Saved entries
/---

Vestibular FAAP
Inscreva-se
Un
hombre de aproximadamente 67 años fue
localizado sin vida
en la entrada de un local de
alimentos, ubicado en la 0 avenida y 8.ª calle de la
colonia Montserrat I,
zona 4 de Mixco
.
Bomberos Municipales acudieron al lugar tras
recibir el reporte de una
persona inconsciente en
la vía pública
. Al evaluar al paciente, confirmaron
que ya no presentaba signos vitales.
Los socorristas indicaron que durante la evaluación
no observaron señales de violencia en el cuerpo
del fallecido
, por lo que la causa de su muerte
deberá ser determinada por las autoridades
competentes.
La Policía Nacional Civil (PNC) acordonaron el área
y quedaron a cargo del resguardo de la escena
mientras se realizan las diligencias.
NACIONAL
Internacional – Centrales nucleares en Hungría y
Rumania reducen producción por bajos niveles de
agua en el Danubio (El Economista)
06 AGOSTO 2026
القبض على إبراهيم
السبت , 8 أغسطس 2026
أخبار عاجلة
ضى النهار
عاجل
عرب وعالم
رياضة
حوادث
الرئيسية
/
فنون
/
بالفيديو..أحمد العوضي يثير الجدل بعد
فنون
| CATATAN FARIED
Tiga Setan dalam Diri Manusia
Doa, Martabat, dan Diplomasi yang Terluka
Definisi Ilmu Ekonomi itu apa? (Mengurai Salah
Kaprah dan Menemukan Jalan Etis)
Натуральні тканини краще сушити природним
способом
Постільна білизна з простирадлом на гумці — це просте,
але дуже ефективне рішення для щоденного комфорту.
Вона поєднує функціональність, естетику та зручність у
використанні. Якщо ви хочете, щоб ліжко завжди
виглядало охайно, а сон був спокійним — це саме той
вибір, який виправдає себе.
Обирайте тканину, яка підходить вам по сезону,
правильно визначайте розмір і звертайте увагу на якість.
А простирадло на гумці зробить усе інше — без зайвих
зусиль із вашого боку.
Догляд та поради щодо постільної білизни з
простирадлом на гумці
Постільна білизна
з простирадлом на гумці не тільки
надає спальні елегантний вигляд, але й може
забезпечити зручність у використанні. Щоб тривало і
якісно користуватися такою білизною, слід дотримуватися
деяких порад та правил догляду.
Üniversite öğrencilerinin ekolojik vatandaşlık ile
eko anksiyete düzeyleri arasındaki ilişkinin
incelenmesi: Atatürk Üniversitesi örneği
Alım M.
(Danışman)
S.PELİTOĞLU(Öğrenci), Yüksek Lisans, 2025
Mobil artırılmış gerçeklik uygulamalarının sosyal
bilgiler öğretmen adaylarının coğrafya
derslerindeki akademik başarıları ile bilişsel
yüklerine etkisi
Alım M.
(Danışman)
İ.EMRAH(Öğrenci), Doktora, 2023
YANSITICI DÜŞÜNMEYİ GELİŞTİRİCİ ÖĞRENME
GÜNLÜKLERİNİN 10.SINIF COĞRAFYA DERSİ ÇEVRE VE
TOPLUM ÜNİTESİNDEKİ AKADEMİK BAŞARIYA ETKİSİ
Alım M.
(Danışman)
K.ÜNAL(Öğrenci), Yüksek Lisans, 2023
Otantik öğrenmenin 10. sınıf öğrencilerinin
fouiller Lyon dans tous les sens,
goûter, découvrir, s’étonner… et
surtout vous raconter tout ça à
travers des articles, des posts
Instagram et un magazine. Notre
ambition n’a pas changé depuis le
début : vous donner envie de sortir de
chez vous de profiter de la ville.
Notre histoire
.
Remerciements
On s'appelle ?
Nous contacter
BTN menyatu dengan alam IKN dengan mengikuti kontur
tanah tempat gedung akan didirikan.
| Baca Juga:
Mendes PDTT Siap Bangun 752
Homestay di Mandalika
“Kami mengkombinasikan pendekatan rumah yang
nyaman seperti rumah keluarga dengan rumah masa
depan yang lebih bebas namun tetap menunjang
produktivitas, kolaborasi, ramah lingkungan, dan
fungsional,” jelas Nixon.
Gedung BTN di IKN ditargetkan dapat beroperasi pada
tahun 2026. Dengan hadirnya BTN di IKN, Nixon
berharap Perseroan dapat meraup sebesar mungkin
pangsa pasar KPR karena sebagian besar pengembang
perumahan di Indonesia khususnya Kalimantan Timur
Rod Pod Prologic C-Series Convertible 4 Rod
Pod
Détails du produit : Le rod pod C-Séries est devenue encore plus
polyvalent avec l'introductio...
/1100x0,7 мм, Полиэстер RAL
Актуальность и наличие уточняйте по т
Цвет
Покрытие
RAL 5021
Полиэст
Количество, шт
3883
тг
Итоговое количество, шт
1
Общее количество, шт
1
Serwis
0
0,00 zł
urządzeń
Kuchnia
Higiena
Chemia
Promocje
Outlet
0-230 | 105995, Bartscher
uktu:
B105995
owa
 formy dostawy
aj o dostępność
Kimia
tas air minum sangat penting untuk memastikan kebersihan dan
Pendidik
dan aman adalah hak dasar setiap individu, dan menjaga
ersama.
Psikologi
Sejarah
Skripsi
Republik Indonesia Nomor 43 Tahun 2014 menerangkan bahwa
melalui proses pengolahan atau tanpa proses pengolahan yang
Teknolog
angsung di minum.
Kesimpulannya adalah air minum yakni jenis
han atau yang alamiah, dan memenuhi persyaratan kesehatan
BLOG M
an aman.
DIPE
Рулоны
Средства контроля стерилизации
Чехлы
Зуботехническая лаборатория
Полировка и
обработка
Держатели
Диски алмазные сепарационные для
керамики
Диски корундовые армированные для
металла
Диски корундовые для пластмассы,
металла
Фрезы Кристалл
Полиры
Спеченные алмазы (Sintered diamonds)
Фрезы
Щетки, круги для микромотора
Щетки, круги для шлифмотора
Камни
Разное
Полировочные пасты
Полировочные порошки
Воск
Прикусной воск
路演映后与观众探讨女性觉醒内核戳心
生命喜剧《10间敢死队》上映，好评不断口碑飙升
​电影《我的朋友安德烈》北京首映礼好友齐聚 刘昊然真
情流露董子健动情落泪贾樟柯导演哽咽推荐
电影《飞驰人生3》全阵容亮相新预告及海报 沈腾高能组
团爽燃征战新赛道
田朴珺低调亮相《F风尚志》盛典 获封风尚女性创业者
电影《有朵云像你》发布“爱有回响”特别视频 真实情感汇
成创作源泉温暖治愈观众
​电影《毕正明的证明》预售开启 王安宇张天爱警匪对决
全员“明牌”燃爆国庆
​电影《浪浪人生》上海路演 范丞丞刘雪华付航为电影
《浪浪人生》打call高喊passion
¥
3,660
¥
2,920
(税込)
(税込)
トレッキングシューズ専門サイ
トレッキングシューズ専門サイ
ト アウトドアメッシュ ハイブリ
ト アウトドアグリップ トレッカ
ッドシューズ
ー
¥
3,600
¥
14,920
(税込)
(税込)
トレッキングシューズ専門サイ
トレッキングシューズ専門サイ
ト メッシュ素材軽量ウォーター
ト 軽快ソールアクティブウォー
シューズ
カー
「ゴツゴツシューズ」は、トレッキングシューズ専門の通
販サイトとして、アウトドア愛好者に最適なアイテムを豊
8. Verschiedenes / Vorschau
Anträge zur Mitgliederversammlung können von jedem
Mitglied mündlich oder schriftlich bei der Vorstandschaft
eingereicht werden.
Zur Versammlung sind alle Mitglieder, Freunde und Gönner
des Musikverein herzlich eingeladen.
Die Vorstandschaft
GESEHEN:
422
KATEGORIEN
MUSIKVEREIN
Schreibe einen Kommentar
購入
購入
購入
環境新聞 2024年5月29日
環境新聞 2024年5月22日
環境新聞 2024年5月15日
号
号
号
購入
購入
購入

\---

→ Aim of the exercise: Above are the records. Copy the lines beginning at the one that has "зусиль із вашого боку." and ending with the one that has "surtout vous raconter tout ça à", unchanged.

→ Response to this task:
зусиль із вашого боку.
Догляд та поради щодо постільної білизни з
простирадлом на гумці
Постільна білизна
з простирадлом на гумці не тільки
надає спальні елегантний вигляд, але й може
забезпечити зручність у використанні. Щоб тривало і
якісно користуватися такою білизною, слід дотримуватися
деяких порад та правил догляду.
Üniversite öğrencilerinin ekolojik vatandaşlık ile
eko anksiyete düzeyleri arasındaki ilişkinin
incelenmesi: Atatürk Üniversitesi örneği
Alım M.
(Danışman)
S.PELİTOĞLU(Öğrenci), Yüksek Lisans, 2025
Mobil artırılmış gerçeklik uygulamalarının sosyal
bilgiler öğretmen adaylarının coğrafya
derslerindeki akademik başarıları ile bilişsel
yüklerine etkisi
Alım M.
(Danışman)
İ.EMRAH(Öğrenci), Doktora, 2023
YANSITICI DÜŞÜNMEYİ GELİŞTİRİCİ ÖĞRENME
GÜNLÜKLERİNİN 10.SINIF COĞRAFYA DERSİ ÇEVRE VE
TOPLUM ÜNİTESİNDEKİ AKADEMİK BAŞARIYA ETKİSİ
Alım M.
(Danışman)
K.ÜNAL(Öğrenci), Yüksek Lisans, 2023
Otantik öğrenmenin 10. sınıf öğrencilerinin
fouiller Lyon dans tous les sens,
goûter, découvrir, s’étonner… et
surtout vous raconter tout ça à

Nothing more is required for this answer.